**Problem to work on**
Here you must reproduce each line of the data exactly.

**Listed entries**

-- Opening Marker --

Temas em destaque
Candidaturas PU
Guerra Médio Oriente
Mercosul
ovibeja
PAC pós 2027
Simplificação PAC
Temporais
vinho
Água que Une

-- Closing Marker --

**Answer for the task**
Temas em destaque
Candidaturas PU
Guerra Médio Oriente
Mercosul
ovibeja
PAC pós 2027
Simplificação PAC
Temporais
vinho
Água que Une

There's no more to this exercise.